● **Exercise directions**: Exact copy, no pictures: return only the lines below from the line with "может потребоваться проведение гемодиализа." up to and including the line with "2023年10月 (4)".

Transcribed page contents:
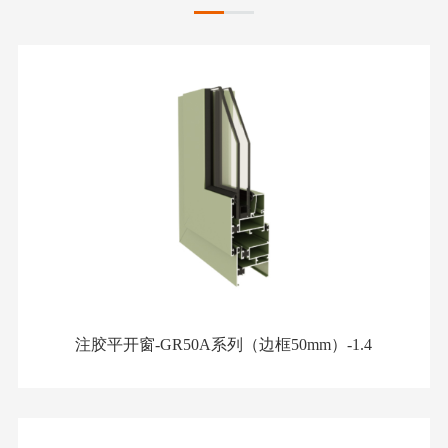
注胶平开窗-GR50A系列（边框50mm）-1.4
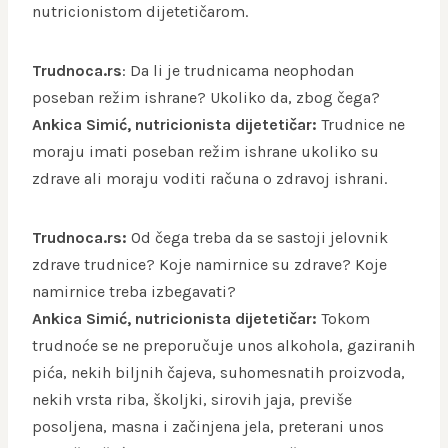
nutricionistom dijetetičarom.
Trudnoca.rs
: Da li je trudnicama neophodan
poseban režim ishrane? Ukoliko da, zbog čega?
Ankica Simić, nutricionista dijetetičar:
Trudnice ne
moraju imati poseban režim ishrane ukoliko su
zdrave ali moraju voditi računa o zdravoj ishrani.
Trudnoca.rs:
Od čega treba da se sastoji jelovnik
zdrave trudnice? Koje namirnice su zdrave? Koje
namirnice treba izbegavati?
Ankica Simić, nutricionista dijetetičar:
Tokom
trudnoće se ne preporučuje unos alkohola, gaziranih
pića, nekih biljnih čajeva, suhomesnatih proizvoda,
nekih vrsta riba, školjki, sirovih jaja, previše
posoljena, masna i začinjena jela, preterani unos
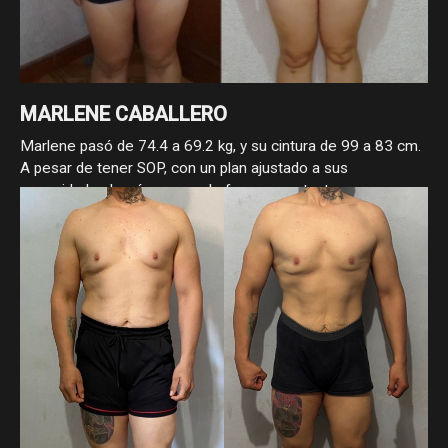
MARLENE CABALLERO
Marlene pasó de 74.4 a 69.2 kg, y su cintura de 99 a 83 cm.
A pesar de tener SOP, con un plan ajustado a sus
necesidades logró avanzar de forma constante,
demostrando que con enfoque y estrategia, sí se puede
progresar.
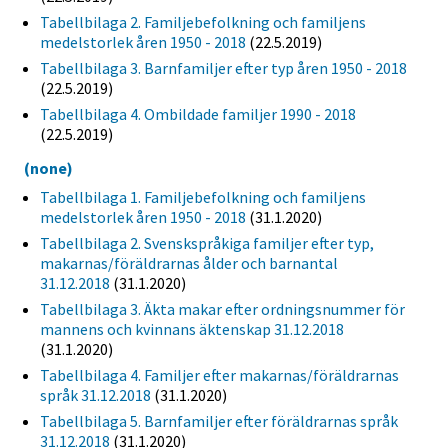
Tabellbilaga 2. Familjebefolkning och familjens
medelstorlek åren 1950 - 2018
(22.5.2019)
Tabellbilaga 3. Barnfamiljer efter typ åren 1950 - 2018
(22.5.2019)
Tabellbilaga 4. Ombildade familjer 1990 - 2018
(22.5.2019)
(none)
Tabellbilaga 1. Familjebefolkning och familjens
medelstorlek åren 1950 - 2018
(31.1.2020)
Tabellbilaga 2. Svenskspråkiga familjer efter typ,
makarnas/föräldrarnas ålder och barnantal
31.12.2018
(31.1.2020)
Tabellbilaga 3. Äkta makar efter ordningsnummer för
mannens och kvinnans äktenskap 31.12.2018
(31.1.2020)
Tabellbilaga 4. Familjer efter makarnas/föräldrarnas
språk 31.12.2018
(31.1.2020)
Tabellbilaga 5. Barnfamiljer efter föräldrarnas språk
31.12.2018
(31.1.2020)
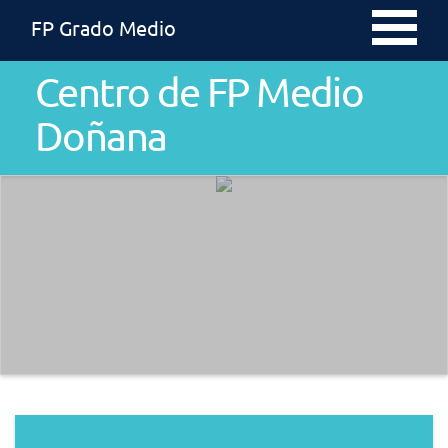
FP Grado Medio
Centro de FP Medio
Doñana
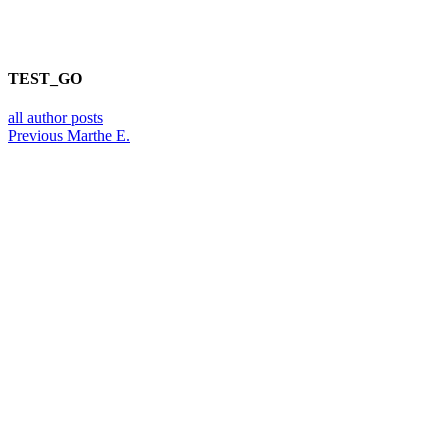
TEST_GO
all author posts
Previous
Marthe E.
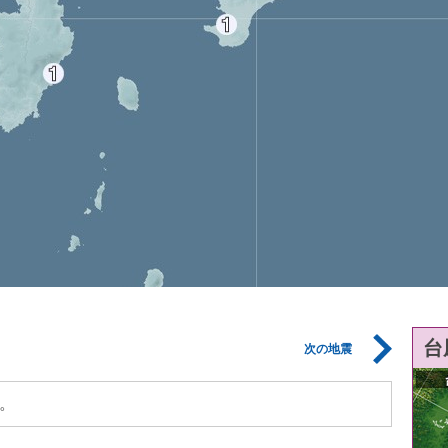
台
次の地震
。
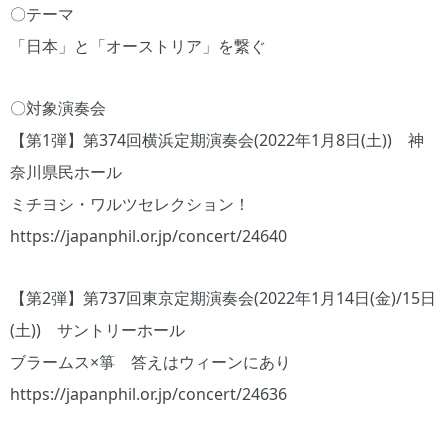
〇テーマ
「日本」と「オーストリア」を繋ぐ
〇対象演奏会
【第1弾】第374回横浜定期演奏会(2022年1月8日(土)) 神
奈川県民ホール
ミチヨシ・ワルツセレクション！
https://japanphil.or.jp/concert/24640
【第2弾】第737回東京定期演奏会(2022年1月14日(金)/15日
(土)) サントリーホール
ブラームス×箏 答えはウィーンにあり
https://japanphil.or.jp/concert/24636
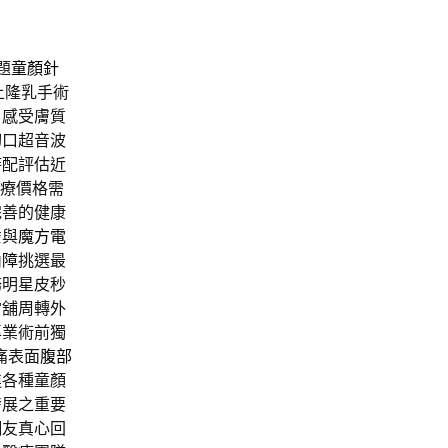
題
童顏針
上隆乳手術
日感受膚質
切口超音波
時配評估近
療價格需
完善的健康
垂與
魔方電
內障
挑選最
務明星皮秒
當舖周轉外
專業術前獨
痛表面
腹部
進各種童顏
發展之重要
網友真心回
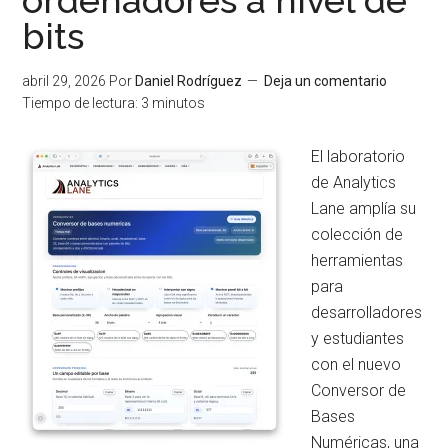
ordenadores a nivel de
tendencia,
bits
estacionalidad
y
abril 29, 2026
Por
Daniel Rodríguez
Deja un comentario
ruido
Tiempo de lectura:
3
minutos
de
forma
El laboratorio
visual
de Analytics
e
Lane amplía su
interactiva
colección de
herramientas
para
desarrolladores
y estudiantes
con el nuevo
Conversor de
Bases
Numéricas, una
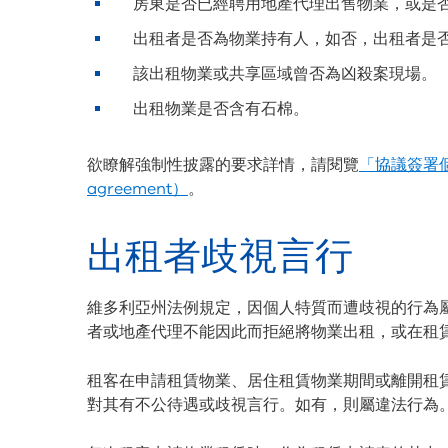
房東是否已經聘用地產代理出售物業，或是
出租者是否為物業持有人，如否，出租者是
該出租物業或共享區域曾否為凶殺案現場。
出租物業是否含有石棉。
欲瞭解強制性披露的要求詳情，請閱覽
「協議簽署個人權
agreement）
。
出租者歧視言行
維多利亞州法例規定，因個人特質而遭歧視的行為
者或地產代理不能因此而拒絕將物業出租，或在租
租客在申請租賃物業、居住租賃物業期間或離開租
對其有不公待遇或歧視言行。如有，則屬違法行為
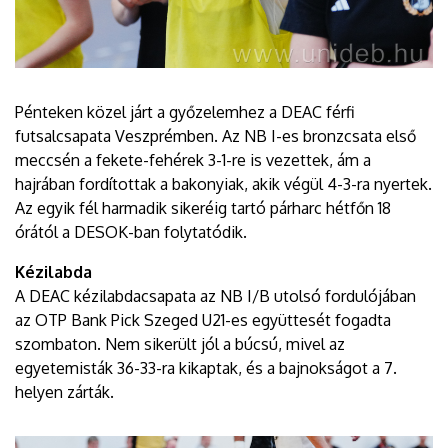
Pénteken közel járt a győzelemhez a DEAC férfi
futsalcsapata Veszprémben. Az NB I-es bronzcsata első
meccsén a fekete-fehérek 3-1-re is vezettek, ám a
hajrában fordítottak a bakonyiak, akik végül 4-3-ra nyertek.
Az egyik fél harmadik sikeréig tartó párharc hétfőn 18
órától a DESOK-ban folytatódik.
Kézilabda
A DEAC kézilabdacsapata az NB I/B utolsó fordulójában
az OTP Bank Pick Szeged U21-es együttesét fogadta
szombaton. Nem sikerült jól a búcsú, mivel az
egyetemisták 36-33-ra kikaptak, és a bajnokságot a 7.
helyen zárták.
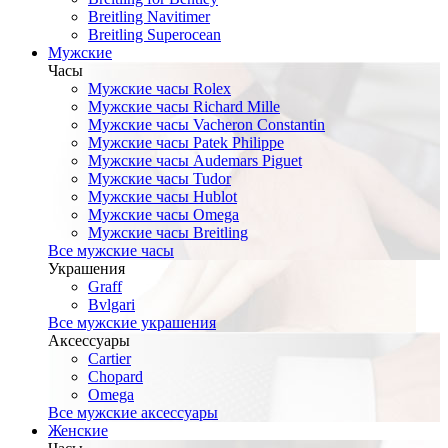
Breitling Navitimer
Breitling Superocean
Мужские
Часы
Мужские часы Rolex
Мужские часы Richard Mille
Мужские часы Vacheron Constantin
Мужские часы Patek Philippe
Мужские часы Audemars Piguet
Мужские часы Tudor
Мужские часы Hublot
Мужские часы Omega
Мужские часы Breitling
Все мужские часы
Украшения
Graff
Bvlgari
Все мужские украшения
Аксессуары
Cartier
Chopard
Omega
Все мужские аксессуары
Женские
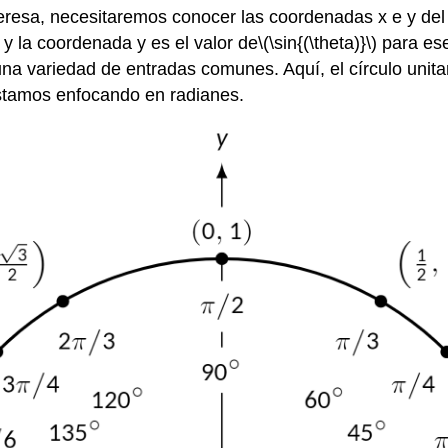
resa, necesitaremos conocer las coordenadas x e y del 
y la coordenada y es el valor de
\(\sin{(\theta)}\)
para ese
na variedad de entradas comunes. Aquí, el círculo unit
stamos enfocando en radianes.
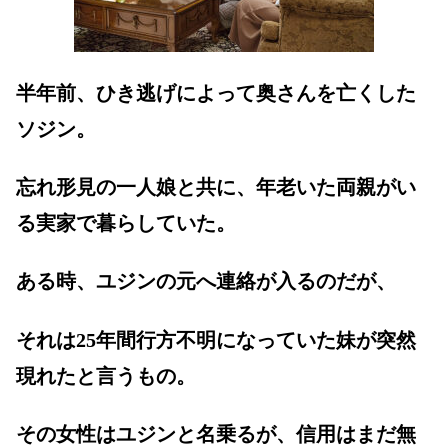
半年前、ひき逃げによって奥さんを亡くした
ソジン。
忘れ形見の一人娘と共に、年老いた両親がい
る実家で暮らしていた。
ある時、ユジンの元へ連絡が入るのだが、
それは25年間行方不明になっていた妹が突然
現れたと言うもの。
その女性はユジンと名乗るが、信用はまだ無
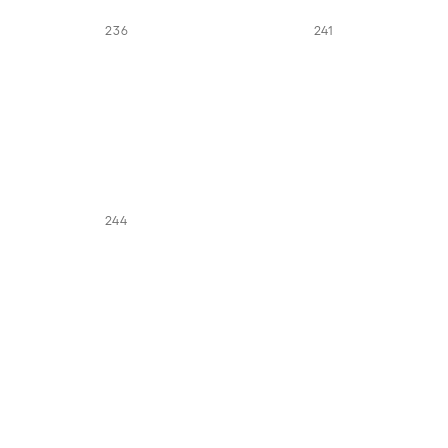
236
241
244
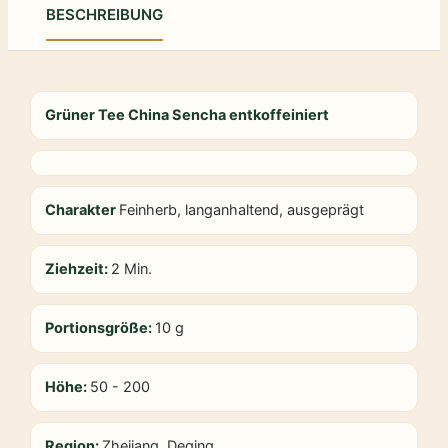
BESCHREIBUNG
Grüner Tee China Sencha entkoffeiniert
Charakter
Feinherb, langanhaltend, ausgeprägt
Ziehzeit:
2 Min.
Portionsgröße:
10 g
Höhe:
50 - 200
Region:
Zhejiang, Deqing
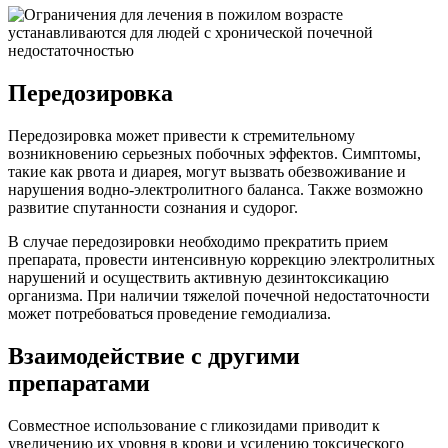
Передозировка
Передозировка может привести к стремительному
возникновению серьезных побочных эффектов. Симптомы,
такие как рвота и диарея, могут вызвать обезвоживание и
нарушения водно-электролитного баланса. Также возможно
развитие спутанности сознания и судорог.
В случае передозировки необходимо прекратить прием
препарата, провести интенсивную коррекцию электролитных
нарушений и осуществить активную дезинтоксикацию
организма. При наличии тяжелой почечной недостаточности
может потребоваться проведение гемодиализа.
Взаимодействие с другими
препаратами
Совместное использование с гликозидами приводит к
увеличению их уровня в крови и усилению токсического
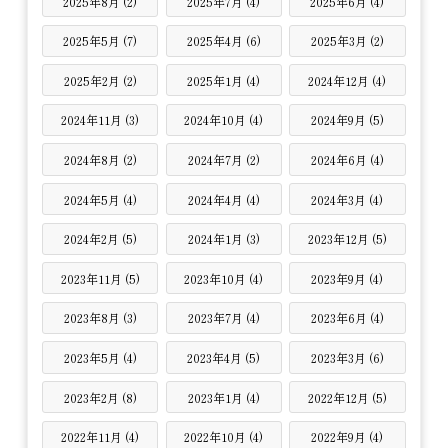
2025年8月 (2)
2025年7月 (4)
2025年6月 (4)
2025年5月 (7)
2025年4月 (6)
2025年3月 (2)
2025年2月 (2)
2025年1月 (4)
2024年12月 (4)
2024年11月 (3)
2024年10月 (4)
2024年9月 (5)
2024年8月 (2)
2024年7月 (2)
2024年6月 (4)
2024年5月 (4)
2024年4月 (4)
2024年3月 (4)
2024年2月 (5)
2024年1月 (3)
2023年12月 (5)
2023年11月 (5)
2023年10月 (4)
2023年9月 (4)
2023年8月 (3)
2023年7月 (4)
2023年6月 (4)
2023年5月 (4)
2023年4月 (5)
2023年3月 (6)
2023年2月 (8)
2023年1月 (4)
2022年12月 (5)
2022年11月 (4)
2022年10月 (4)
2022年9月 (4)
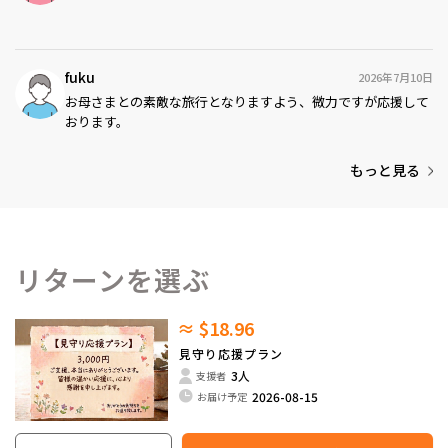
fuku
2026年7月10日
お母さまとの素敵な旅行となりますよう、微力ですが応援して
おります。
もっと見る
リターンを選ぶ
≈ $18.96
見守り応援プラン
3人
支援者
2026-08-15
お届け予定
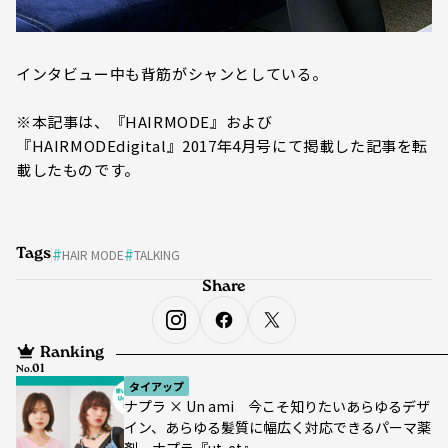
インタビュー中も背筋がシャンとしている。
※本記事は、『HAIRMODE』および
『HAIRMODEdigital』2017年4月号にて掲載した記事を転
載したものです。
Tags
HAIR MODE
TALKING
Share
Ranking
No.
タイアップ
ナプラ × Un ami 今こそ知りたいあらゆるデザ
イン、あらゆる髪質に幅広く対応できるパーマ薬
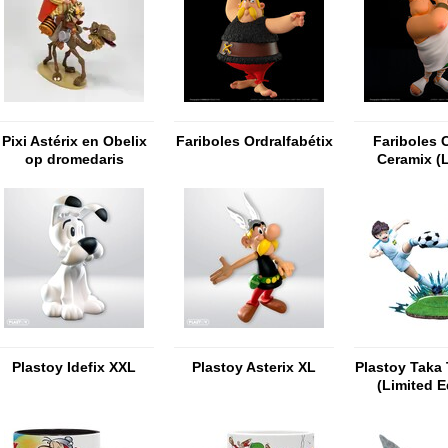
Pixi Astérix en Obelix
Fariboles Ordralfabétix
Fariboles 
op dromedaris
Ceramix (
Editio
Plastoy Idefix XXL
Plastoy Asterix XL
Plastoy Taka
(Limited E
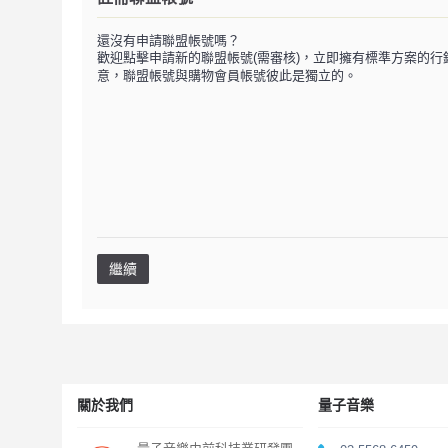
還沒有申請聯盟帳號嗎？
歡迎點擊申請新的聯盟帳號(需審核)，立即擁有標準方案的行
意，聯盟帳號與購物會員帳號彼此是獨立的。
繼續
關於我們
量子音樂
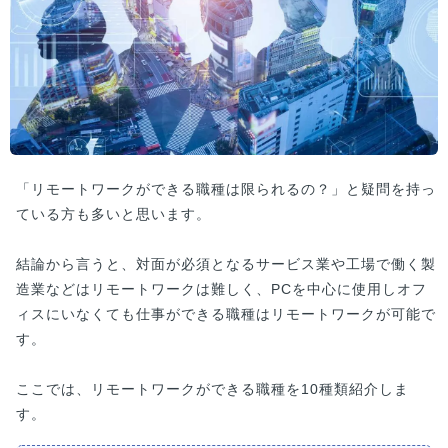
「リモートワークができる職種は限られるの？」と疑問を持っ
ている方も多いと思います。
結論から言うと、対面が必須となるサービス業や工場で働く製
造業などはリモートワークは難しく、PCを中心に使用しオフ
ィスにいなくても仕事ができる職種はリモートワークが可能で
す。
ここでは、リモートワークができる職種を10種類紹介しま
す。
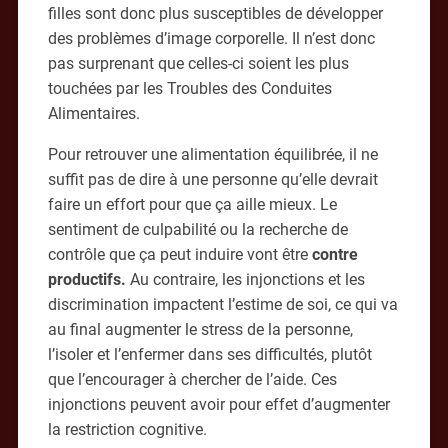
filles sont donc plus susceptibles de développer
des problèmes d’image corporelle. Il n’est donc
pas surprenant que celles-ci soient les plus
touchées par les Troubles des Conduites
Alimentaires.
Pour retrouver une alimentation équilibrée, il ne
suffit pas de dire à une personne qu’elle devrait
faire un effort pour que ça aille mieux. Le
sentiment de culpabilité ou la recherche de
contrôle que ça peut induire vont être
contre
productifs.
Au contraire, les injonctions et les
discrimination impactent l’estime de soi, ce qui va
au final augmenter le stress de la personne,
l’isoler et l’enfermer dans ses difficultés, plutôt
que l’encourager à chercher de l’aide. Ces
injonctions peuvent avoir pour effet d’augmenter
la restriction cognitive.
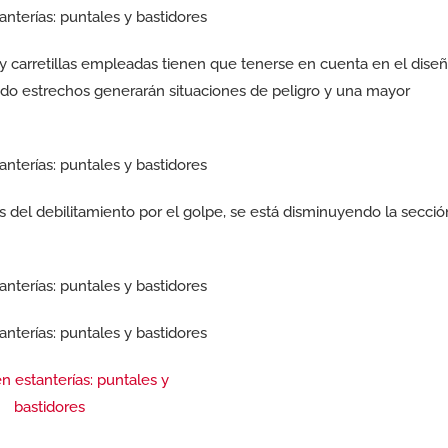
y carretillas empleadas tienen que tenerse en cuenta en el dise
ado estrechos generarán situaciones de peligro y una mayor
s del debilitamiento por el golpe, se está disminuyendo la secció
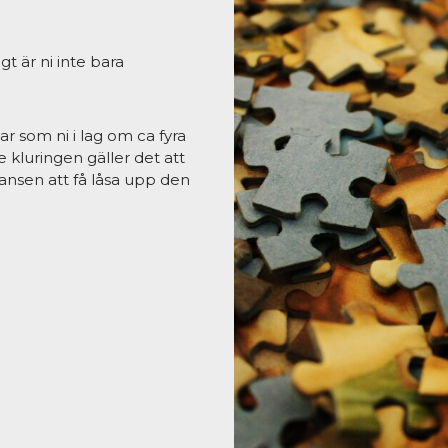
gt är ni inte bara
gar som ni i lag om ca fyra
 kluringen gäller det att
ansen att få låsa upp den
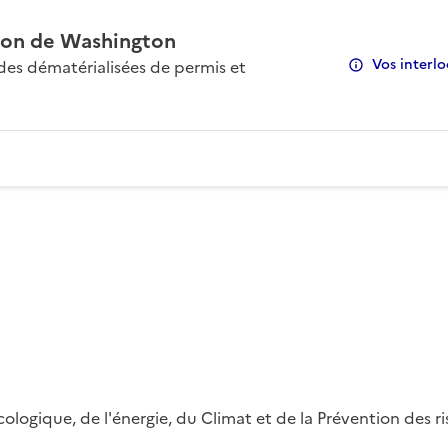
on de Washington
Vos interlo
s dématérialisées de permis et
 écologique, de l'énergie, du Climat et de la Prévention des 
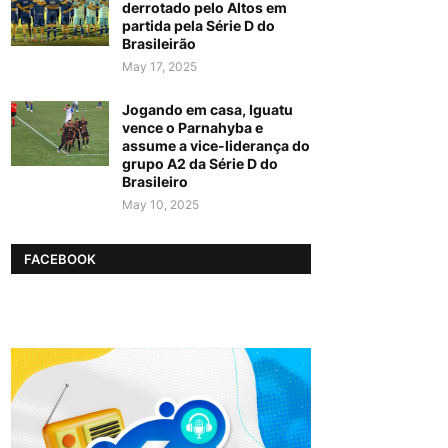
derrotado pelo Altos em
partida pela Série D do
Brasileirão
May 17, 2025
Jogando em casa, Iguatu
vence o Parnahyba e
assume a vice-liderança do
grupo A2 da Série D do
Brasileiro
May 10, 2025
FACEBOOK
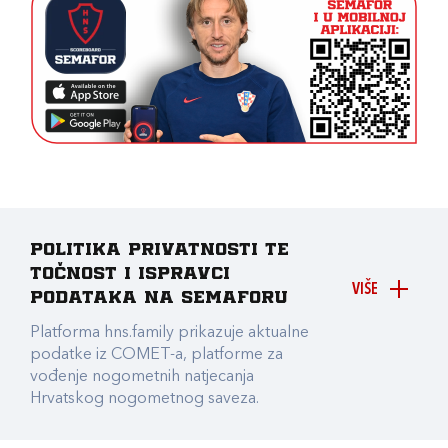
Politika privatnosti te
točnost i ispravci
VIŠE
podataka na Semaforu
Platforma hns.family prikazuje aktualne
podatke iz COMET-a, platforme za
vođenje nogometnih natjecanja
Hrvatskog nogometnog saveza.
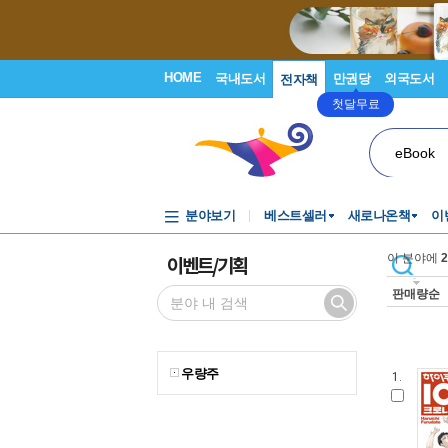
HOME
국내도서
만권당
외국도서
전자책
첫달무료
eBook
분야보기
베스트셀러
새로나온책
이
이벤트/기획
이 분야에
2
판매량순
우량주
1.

● **Exercise response**:
может потребоваться проведение гемодиализа.
Взаимодействие с другими
препаратами
Совместное использование с гликозидами приводит к
увеличению их уровня в крови и усилению токсического
2025年8月 (2)
2025年7月 (4)
2025年6月 (4)
2025年5月 (7)
2025年4月 (6)
2025年3月 (2)
2025年2月 (2)
2025年1月 (4)
2024年12月 (4)
2024年11月 (3)
2024年10月 (4)
2024年9月 (5)
2024年8月 (2)
2024年7月 (2)
2024年6月 (4)
2024年5月 (4)
2024年4月 (4)
2024年3月 (4)
2024年2月 (5)
2024年1月 (3)
2023年12月 (5)
2023年11月 (5)
2023年10月 (4)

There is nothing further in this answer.